Hi Mike,
1) See 2)
2) 32bit processes can not inject into 64bit processes. cmd.exe on 64bit
windows is a bit of magic, haven't really figured it out. But that was the
reason I put have_shell=1 yes. We have a special case where we chain a
32bit compiler with a 64bit compiler, and tup fails to detect output
written. But the expected behaviour is achieved.

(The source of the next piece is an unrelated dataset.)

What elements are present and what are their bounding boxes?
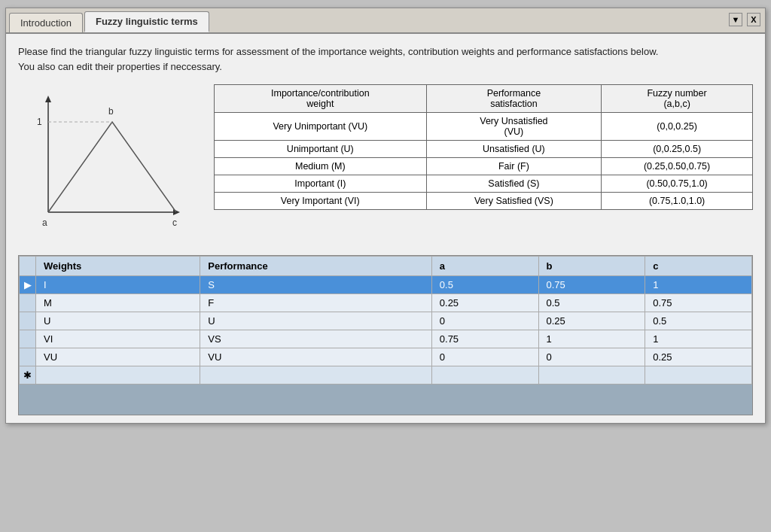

3) You are right, compiling with the 64bit compiler with the -m32 flag seem
to produce the expected output.
4) Think we have to ifdef the entire function, or atleast pepper it
somewhat. Wow64 is loading 32bit binaries from 64bit host (yeah, naming is
a bit confusing), and the other case is 64bit from 64bit, but as you have
seen, the function does not contain a proper loading of 32bit from 32bit.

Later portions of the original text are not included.